Data section =
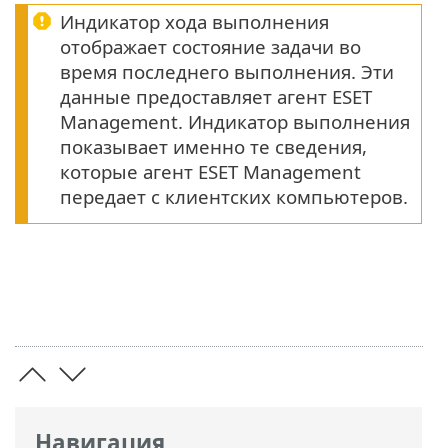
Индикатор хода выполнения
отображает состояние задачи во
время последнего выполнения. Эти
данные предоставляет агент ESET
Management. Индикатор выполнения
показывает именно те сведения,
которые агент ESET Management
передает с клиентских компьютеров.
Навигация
---
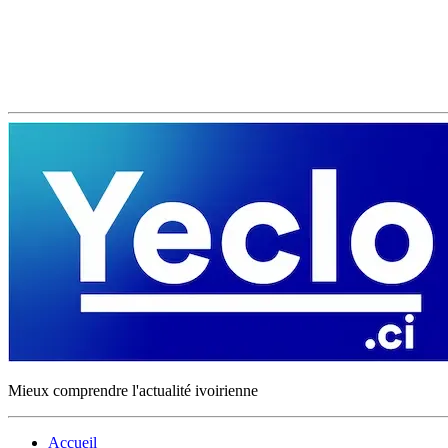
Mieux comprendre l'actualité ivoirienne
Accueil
...
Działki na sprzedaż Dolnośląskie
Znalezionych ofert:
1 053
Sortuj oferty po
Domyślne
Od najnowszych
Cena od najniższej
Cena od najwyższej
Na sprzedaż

Assigned task =
Reply with a number alone, the number of lines of the records that hold the word "агент".

Solution =
2